Synthetic dataset creator/augmentor for machine learning applications.

Project description

SyntheticGen v0.1.1

This is a Python package available on PyPi that creates synthetic datasets for various dataset types.

SyntheticGen currently supports:

  • Linear Synthetic Datasets

  • Linear Augmentations

Installation

pip install syntheticgen

Usage

In v0.1.1 there is only a linear augmentor available however, image and experimental augmentation techniques will be available soon.


#Import a dataset as a numpy array (in this example it is named dataset)

#Create an augmentor object and initialize it with the dataset

aug = linearAugmentor(dataset)





#addMatrix() and setPowerRange() will configure the augmentor with custom specifications.

aug.addMatrix(.25)

aug.setPowerRange(2,2)



#performOperations() will run the augmentation operations with the set configuration.

aug.performOperation()



#Returns the augmented dataset

dataset = aug.getCombinedSet()

Object and Method Details

linearAugmentor(dataset):\

This is the augmentor object for psuedo-linear datasets.

Dataset Specifications For Proper Function:

  • Must be a numpy array with sub-lists holding inputs and outputs in the same order every line.

  • Each sub-list in the dataset must be of equal length to one another

linearAugmentor.addMatrix(percentAdded):\

This method will randomly add a custom percentage of the inputed dataset into a matrix to then be augmented.

Parameters:

  • percentAdded

    • This is a float value that determines the percentage of the inputted dataset that will be augmented.

    • Minimum to function: whatever float equates to 2 lines of the dataset.

    • Maximum is 1.0, the entire dataset.
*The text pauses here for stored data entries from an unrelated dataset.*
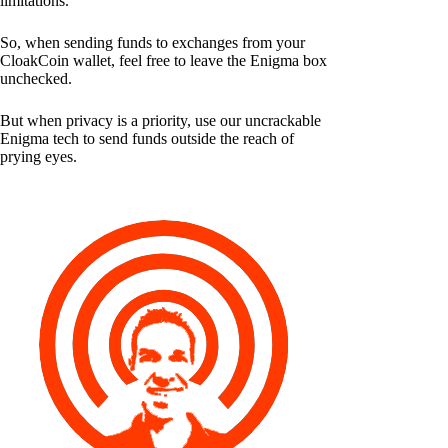
limitations.
So, when sending funds to exchanges from your
CloakCoin wallet, feel free to leave the Enigma box
unchecked.
But when privacy is a priority, use our uncrackable
Enigma tech to send funds outside the reach of
prying eyes.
linearAugmentor.setIntRange(lowerBound, upperBound):\

This method will set an integer range for the number of operations to be performed on the matrix.

Parameters:

  • lowerBound

    • This is the fewest possible operations to be performed on the inputted dataset's matrix.

    • Minimum: 0

    • No Maximum

  • upperBound

    • This is the maximum number of possible operations to be performed on the inputted dataset's matrix.

    • Minimum: 0

    • No Maximum

linearAugmentor.setPowerRange(lowerBound, upperBound):\

This method will set a range for the number of operations to be performed on the matrix based on the length of the matrix raised to a power (the bounds).

Parameters:

  • lowerBound

    • This is the value the length of the matrix will be raised by creating the fewest possible operations to be performed.

    • Minimum: 0

    • No Maximum

  • upperBound

    • This is the value the length of the matrix will be raised by creating the maximum number of possible operations to be performed.

    • Minimum: 0

    • No Maximum

linearAugmentor.performOperations():\

This is the method that will perform the operations on the matrix given the inputted specifications.

linearAugmentor.getCombinedSet():\

This method returns the original dataset randomly combined with the newly created augmented data.

linearAugmentor.getSyntheticData()\

This method returns only the augmented data creating a fully synthetic dataset.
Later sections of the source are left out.